In this work, fundamental biological matter/projectile interactions were studied by depth profiling model amino acid films under different ToF-SIMS conditions. The influence of the experimental parameters on the quality of the depth profiles was investigated by measuring the sputter rates, the depth resolutions and the intensities of the molecular ion signals with respect to the chemistry of the target (e.g., arginine vs phenylalanine), the nature of the primary ion species (e.g., C60+ vs Cs+) and the bombardment conditions (e.g., fluence and energy).
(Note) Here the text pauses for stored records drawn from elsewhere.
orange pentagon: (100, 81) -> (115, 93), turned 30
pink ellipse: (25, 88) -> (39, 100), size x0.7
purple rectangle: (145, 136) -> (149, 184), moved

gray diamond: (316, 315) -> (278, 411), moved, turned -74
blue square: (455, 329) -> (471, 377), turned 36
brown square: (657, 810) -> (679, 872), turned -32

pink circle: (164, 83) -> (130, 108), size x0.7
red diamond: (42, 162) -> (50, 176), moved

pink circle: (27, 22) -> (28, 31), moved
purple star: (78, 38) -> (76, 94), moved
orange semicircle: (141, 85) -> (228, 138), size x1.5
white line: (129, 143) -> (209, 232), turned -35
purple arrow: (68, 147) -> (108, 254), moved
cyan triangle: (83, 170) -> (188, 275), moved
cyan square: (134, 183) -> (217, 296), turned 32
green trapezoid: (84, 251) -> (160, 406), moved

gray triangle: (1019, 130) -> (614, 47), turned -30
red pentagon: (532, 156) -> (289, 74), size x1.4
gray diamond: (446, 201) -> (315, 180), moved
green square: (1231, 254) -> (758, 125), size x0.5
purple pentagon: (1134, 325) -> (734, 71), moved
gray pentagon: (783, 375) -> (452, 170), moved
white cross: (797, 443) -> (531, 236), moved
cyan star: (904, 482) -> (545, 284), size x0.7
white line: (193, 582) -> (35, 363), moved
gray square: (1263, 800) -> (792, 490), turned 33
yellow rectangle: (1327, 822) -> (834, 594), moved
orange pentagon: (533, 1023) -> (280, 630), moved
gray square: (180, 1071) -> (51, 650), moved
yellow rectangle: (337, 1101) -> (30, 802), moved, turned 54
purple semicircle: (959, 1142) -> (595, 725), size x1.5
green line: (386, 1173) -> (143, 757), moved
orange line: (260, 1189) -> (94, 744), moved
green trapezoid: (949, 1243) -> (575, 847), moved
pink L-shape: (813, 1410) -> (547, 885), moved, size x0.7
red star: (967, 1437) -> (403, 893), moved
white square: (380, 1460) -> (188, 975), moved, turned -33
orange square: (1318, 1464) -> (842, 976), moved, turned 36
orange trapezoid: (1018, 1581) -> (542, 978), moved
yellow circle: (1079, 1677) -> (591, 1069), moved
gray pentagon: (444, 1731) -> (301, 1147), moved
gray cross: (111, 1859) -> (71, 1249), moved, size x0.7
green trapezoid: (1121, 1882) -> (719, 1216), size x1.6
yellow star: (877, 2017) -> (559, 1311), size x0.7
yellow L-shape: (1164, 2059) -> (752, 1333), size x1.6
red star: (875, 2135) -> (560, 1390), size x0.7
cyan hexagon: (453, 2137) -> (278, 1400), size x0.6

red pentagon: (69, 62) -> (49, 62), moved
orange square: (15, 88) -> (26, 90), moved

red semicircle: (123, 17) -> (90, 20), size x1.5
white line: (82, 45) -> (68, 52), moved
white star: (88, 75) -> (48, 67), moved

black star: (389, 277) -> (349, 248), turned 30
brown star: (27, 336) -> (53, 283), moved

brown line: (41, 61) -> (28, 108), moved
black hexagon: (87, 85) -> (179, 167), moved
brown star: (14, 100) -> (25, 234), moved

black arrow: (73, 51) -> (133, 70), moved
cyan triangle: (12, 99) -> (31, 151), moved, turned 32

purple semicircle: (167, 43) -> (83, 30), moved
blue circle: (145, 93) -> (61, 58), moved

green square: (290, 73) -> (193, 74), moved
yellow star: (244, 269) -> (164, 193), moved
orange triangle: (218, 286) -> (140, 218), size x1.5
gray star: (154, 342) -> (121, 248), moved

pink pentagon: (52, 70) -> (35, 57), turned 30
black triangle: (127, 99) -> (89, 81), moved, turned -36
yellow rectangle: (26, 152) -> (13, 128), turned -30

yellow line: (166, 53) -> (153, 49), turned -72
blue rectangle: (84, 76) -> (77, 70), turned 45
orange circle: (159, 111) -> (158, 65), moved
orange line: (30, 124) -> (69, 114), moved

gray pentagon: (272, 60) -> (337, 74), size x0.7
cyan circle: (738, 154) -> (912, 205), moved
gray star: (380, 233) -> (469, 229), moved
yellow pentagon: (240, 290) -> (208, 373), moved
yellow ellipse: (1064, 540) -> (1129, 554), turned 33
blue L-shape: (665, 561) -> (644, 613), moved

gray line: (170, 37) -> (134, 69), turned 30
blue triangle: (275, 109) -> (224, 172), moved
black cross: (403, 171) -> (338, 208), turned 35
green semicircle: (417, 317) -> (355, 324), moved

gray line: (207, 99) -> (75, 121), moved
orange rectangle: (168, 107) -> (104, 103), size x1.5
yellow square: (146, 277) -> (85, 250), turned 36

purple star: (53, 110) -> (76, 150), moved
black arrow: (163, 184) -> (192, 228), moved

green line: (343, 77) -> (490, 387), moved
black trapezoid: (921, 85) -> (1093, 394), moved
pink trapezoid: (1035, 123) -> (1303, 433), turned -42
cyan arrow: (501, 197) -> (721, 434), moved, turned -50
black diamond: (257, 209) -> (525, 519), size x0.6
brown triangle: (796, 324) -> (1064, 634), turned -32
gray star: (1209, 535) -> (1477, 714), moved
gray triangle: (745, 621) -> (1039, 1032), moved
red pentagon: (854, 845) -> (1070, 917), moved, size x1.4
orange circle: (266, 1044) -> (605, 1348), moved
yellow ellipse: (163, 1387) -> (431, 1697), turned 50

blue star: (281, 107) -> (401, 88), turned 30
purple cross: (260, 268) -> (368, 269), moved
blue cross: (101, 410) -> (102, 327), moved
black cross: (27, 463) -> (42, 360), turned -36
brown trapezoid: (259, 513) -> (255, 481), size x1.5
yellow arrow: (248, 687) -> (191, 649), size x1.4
Then the complexity of the model samples was increased by mixing several amino acids and by creating multilayer films. This approach was another step toward the analysis of real biological samples. Again, ToF-SIMS fundamentals were investigated by measuring, e.g., the interface widths between the different organic layers and the signal decay due to the increasing etching fluence. Finally, optimal 3D images of single HeLa cells were acquired and were discussed based on the data obtained for the model amino acid films. The effect of the sample preparation on the quality of the images was also investigated.